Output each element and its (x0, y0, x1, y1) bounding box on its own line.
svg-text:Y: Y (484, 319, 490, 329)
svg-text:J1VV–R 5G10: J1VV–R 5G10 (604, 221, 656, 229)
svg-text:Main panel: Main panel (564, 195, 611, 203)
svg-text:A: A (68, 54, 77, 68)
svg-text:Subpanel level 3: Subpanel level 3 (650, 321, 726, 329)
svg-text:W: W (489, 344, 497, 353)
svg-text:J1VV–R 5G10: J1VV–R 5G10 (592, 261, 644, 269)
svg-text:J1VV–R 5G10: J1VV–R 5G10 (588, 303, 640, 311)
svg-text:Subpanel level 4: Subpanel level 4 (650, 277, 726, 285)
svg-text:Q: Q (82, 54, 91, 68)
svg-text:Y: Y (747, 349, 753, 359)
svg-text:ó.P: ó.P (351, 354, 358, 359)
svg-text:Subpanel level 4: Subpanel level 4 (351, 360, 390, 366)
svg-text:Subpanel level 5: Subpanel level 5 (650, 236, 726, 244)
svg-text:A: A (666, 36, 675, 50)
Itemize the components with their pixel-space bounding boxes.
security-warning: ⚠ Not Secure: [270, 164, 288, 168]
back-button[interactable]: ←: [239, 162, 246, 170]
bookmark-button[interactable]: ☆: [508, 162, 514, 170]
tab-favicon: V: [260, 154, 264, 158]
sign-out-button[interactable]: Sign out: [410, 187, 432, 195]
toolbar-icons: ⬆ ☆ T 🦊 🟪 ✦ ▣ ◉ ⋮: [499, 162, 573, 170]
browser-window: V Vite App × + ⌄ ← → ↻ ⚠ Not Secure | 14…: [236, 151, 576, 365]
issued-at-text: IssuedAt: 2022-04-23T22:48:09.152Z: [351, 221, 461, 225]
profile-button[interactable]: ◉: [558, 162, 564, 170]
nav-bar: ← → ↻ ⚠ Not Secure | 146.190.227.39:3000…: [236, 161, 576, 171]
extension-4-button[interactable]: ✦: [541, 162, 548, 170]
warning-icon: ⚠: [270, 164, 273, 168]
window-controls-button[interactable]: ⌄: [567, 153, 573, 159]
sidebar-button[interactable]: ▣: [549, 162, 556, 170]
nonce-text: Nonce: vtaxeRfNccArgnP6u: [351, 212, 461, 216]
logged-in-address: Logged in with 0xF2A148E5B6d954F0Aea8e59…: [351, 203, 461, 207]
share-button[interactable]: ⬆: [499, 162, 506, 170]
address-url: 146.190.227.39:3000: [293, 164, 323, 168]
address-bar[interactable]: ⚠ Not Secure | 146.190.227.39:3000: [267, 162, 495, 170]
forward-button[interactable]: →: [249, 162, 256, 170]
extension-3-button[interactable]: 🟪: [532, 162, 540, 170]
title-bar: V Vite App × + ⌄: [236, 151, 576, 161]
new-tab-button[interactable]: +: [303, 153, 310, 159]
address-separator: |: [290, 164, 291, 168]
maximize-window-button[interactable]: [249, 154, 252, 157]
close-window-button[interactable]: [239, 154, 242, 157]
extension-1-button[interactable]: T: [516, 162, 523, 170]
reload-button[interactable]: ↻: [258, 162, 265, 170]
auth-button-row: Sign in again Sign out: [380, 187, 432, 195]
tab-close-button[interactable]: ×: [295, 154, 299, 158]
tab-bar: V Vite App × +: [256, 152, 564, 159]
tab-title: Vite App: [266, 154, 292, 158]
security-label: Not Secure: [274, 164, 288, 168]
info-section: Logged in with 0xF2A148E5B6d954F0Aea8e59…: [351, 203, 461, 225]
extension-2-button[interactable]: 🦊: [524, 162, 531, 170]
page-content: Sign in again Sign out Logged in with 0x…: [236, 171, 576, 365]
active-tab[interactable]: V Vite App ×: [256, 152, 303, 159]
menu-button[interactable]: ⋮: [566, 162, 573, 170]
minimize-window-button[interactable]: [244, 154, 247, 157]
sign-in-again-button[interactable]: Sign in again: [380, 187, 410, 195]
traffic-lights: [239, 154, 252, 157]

__________________________________________________

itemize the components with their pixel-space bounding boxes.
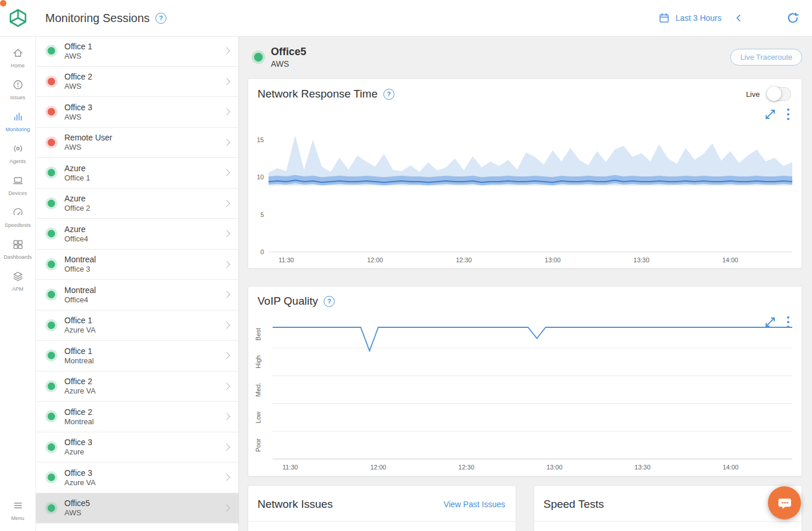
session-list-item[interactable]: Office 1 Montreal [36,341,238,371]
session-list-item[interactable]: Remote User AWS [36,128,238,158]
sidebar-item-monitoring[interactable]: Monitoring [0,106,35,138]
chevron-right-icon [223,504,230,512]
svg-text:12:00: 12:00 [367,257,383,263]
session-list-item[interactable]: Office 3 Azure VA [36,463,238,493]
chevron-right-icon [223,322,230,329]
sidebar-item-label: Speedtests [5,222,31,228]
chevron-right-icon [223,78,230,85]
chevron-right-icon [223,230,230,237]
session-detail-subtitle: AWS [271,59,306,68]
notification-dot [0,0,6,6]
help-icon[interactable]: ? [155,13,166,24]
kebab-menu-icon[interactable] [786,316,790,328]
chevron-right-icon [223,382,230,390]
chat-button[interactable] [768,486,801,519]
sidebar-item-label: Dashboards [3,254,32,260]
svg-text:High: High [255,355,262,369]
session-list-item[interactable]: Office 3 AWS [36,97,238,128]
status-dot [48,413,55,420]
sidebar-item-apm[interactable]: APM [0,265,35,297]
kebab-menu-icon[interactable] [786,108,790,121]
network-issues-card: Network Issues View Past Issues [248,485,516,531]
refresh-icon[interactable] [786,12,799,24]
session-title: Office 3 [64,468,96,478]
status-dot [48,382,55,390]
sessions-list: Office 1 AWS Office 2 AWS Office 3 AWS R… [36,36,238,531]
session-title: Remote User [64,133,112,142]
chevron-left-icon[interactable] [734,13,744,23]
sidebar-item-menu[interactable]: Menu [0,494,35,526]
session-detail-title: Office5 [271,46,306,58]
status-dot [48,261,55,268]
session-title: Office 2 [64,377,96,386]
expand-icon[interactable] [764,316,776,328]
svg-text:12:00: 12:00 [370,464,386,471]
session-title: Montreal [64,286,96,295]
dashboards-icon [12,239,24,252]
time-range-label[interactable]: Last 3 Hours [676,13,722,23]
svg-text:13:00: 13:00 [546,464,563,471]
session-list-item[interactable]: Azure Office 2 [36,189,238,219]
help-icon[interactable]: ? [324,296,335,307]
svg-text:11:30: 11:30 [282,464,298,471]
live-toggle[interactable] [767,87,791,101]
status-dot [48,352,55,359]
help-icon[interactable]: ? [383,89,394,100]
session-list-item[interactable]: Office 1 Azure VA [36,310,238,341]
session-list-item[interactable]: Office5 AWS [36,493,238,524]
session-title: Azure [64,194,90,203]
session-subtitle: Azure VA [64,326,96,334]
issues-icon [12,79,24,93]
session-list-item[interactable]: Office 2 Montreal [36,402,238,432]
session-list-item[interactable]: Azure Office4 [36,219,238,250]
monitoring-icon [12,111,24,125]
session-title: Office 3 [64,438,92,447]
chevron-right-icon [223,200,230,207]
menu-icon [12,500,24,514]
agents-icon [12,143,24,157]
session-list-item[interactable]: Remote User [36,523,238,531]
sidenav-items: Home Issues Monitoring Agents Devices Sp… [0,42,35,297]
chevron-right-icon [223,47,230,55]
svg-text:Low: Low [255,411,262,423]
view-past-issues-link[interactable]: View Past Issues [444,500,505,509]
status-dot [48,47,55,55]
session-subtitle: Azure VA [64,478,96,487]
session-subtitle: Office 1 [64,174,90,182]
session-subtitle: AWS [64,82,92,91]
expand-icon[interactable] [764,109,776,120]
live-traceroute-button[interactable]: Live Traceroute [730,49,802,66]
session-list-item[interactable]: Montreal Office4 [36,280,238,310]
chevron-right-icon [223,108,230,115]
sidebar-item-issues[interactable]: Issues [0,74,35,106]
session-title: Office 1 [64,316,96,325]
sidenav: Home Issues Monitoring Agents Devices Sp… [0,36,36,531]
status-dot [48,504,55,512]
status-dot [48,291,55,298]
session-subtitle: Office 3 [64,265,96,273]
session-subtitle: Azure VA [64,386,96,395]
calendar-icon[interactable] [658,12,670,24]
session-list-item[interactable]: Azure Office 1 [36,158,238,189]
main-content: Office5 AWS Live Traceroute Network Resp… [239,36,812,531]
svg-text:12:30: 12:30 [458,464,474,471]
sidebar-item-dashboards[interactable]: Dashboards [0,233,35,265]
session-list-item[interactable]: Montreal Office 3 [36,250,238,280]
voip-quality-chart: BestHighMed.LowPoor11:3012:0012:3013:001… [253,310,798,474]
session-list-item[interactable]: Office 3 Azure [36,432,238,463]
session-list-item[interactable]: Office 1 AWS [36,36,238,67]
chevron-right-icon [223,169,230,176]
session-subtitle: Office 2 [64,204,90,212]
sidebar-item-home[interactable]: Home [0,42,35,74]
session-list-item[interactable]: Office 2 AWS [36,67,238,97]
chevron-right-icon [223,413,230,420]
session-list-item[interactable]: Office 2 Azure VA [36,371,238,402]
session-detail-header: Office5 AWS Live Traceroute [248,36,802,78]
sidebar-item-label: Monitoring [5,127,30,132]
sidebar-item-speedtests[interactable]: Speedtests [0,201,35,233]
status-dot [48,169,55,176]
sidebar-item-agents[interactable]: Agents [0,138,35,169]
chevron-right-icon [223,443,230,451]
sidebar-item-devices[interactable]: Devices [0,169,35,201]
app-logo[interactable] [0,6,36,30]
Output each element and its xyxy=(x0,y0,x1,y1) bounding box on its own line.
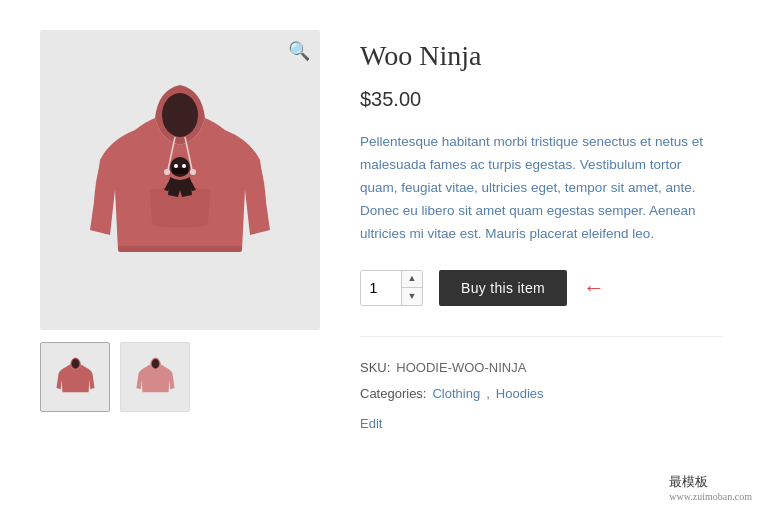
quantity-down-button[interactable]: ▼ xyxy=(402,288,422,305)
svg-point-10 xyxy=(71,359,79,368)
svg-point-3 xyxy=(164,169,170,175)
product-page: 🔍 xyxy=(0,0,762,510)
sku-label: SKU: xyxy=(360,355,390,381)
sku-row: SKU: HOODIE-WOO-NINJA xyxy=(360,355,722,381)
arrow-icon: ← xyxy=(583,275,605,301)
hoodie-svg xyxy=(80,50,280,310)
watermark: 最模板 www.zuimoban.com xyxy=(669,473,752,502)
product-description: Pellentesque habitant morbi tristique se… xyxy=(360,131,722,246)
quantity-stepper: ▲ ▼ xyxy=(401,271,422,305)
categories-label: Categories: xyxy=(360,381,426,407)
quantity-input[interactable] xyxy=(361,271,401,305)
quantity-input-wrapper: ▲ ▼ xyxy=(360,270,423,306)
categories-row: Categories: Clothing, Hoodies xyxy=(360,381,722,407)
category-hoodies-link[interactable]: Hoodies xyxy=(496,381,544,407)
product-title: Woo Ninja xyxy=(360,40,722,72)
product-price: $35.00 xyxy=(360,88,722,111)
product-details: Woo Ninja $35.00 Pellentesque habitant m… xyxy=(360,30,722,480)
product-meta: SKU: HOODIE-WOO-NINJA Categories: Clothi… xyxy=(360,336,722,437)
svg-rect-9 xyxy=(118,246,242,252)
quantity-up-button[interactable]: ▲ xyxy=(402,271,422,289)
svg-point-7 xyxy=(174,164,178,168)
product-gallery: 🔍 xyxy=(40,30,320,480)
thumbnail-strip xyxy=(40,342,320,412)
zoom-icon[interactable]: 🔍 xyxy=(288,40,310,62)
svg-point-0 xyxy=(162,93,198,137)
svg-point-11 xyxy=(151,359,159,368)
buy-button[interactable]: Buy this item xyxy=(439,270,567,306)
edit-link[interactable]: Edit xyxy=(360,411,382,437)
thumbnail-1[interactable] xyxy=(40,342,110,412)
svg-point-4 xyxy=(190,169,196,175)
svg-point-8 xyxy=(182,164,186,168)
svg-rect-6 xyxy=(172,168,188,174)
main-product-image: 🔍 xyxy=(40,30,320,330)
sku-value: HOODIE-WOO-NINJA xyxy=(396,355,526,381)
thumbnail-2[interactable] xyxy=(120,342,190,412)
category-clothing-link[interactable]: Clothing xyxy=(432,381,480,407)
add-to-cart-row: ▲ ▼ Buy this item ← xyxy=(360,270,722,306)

__________________________________________________

**TASK ITEM**
From the listing above, report the number of lines containing the string "status", without any accompanying remarks.

**EXERCISE OUTPUT**
8